Верховодил вольницей знакомый нам Роман: собирал общак, поддерживал вновь прибывших, решал внутренние склоки. Мне не понять, что заставляло «наших» жаться друг к другу. Врождённое чувство стада? Привычка? Воспитание? Нет, Роман хороший парень, но дело не в нём. Дело в проклятом конформизме, в пассивности серого большинства.

Первые недели, пристроившись с краю, молча слушал я нескончаемым потоком льющиеся разговоры о плохих и хороших, о том, как воровать, в каких магазинах что красть. О сексуальных пристрастиях присутствующих, об их подвигах и любимых машинах. И снова, и снова, и снова. Через пару дней, не прислушиваясь, я стал различать повторяющиеся мотивы. Через неделю разговоры эти стали мне хуже топлёного молока за стаканом доброй сивухи.

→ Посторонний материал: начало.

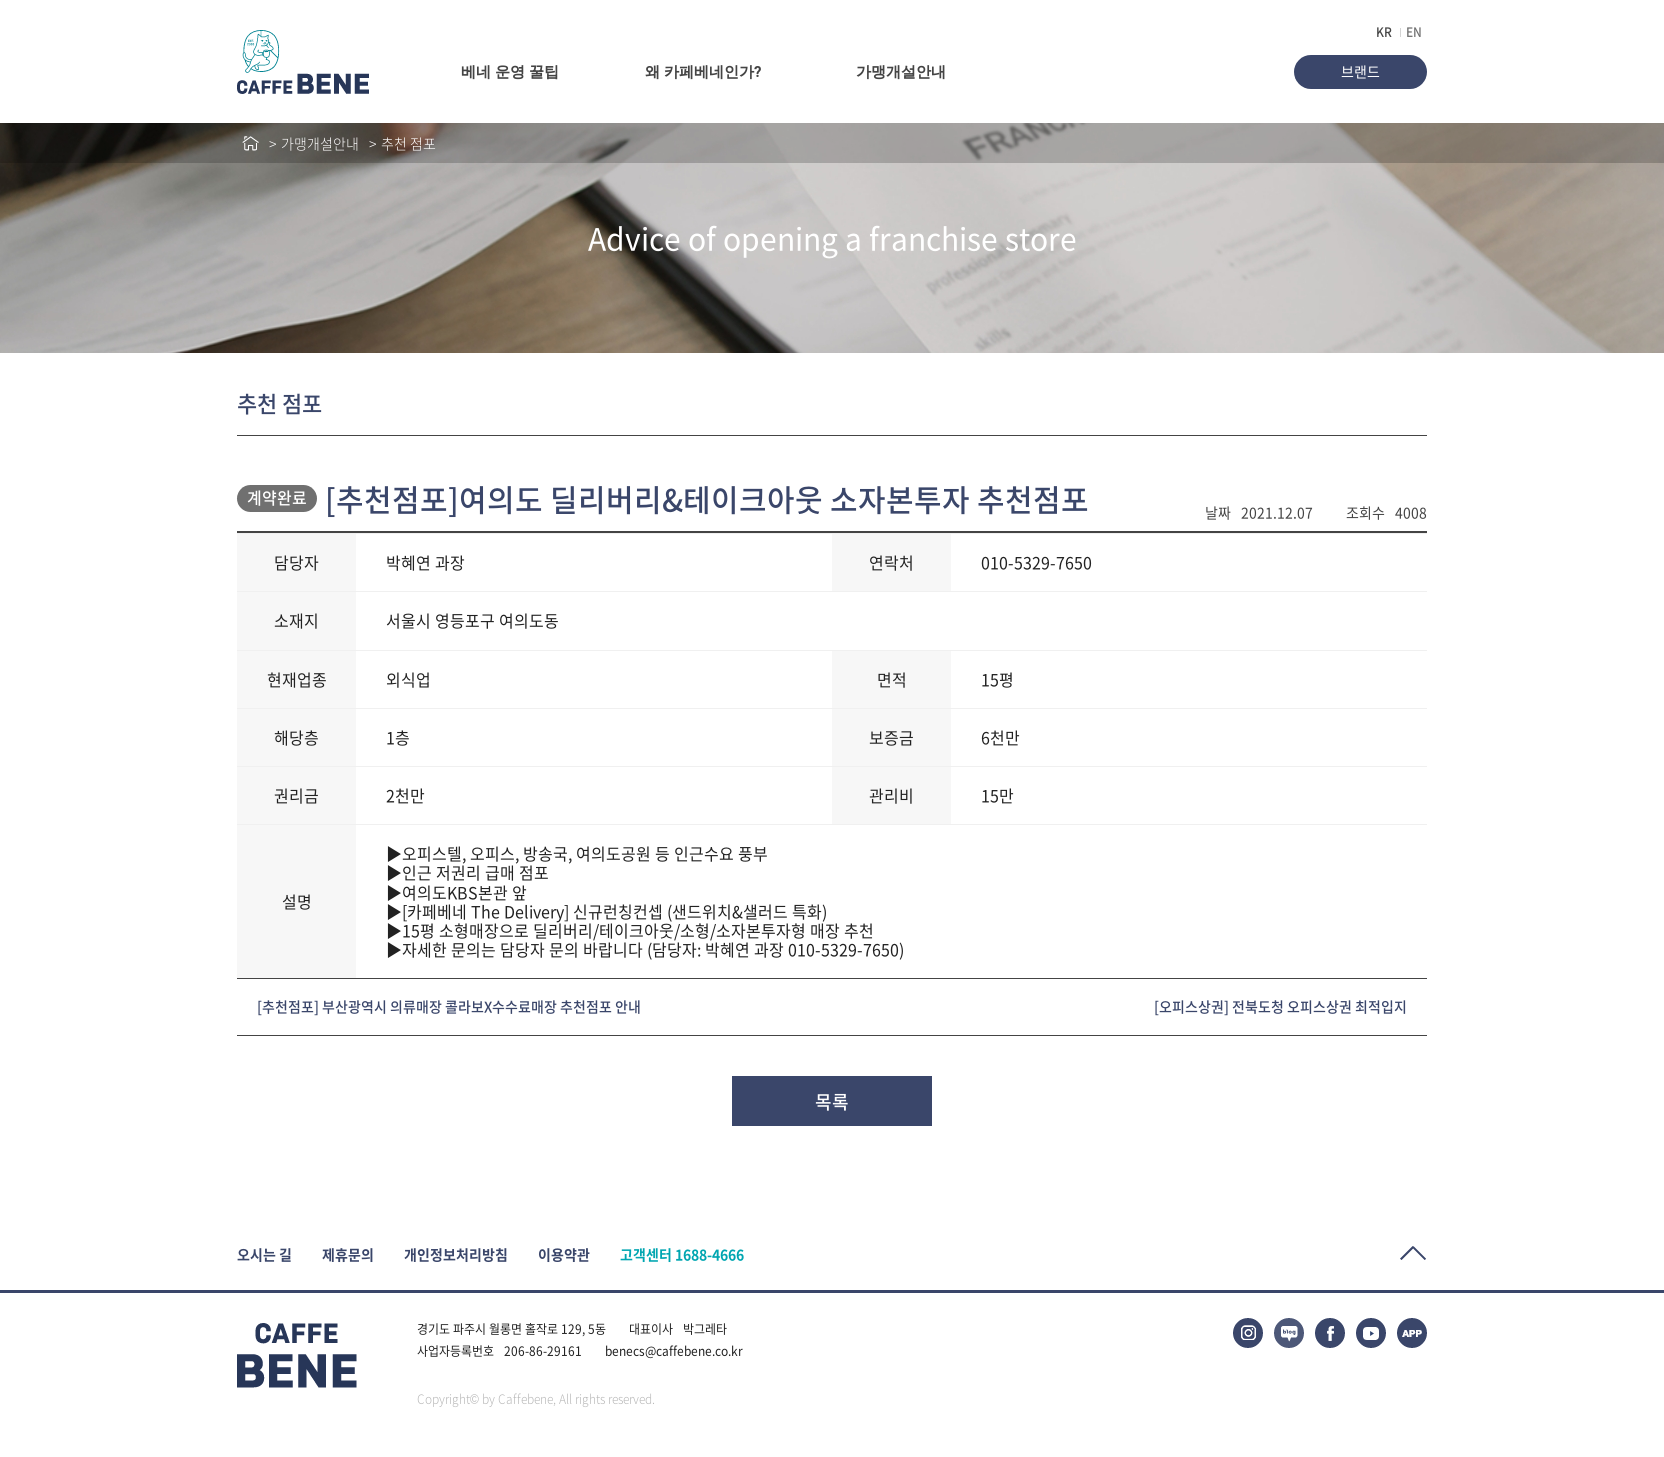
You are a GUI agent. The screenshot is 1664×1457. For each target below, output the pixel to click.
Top (1413, 1253)
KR (1384, 32)
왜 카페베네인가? (703, 72)
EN (1414, 32)
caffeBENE (303, 62)
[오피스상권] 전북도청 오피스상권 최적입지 (1280, 1006)
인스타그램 (1248, 1333)
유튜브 (1371, 1333)
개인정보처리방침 (456, 1254)
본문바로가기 (0, 0)
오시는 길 (264, 1254)
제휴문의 (348, 1254)
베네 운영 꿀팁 (510, 72)
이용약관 (564, 1254)
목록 (832, 1101)
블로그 (1289, 1333)
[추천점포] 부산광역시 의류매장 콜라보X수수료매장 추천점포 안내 (449, 1006)
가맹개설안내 (901, 72)
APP (1412, 1333)
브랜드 (1360, 71)
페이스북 (1330, 1333)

Не сговариваясь, сделав одинаковые выводы, мы с Серёгой сформировали тайную коалицию, втянув в заговор привязавшегося к нам Миндоугаса.

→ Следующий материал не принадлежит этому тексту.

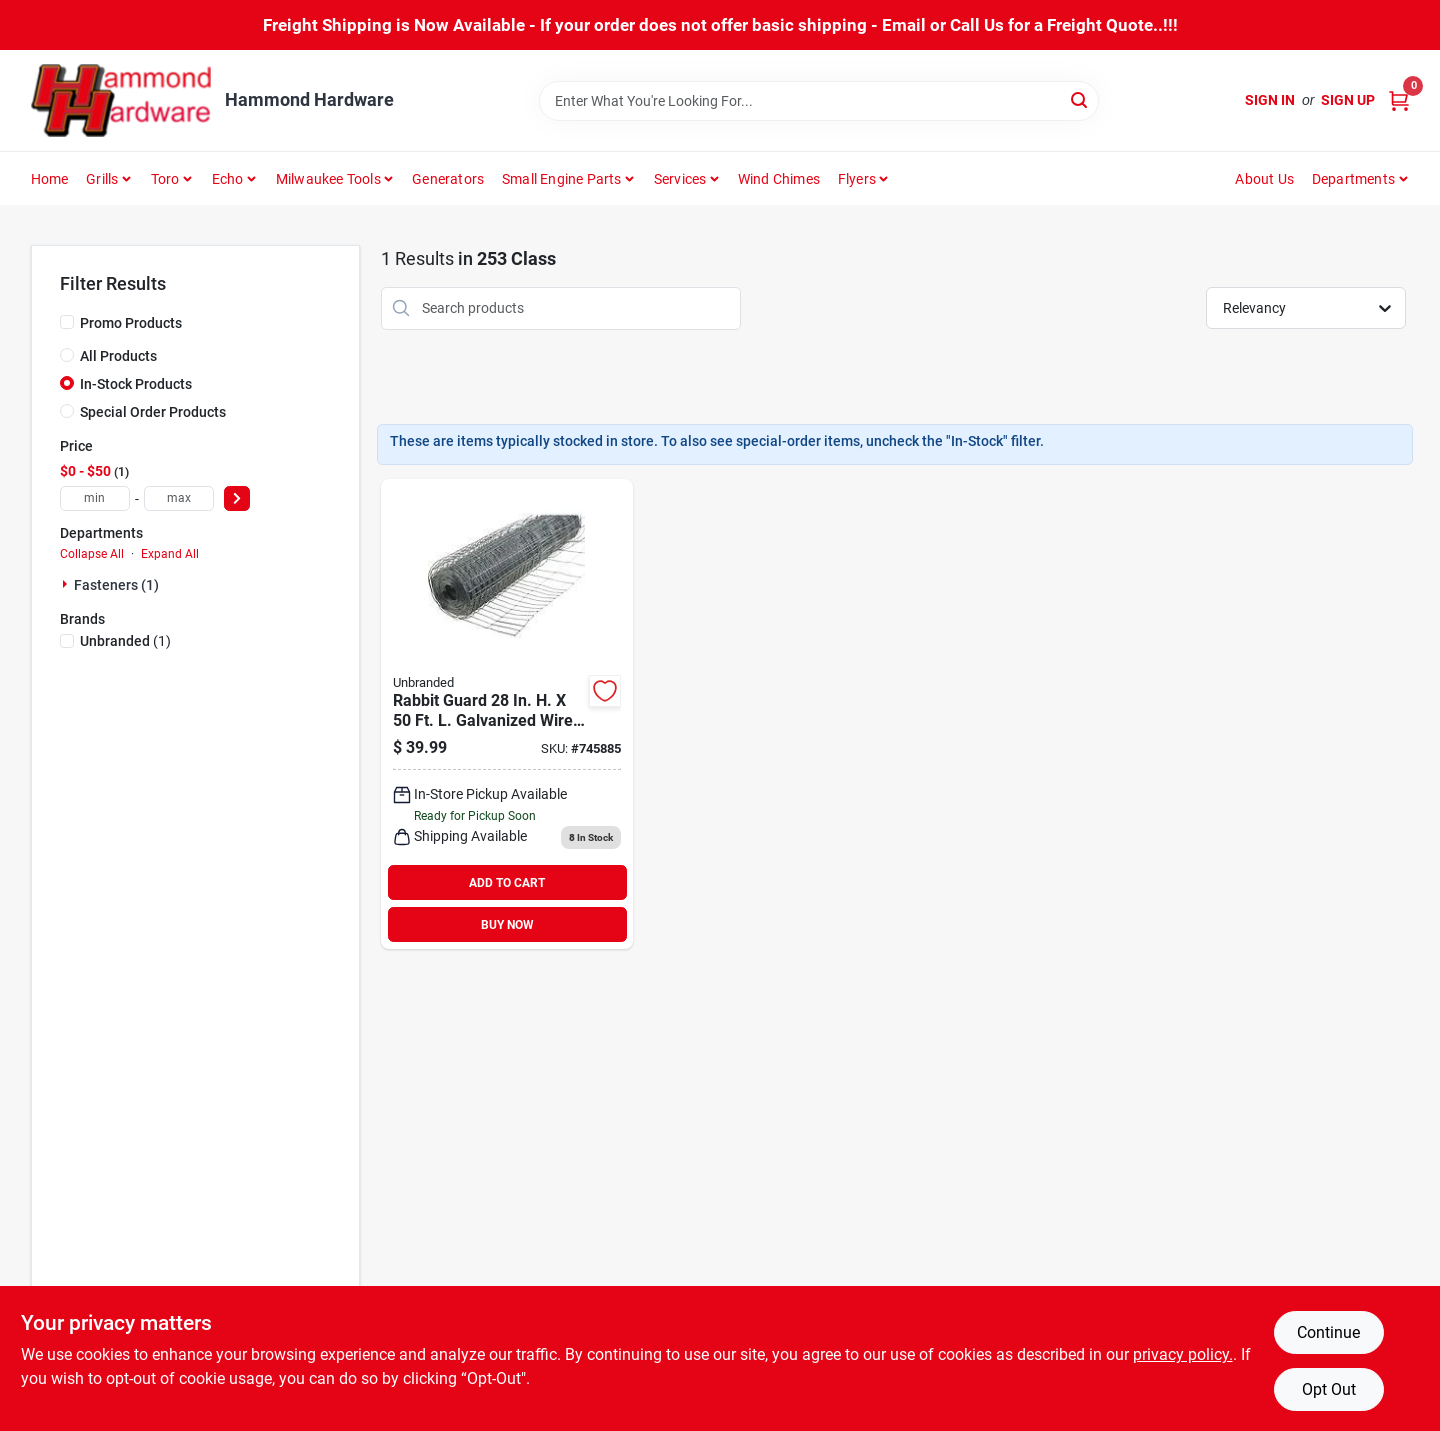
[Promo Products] (67, 322)
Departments (1353, 179)
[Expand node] (67, 584)
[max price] (179, 498)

Теперь в мире существовали французы — где-то там, далеко, неуловимые и до времени неосязаемые. Дальше интернационал нашего модуля, чьи дела меня не интересовали. Последний круг составляли русские. В круг этот, время от времени, можно было высунуть любопытный нос, в надежде на толкового собеседника. Жизнь, такая богатая до ареста, сузилась до размеров маленькой и постепенно становящейся уютной камеры. Редко, очень редко получалось выудить из толпы интересного человека: так, запомнился Татарин, работающий егерем в глубинке и раз в году приезжающий в Париж прогуляться по магазинам с чужими кредитными картами. Джон, прошагавший пешком, без паспорта, из Перми до Парижа, с томиком Джека Лондона в маленьком рюкзаке за плечами. Иногда получалось поговорить с Ромой. Но тот скоро освободился, и верховодить стал странный кадр по имени Саша.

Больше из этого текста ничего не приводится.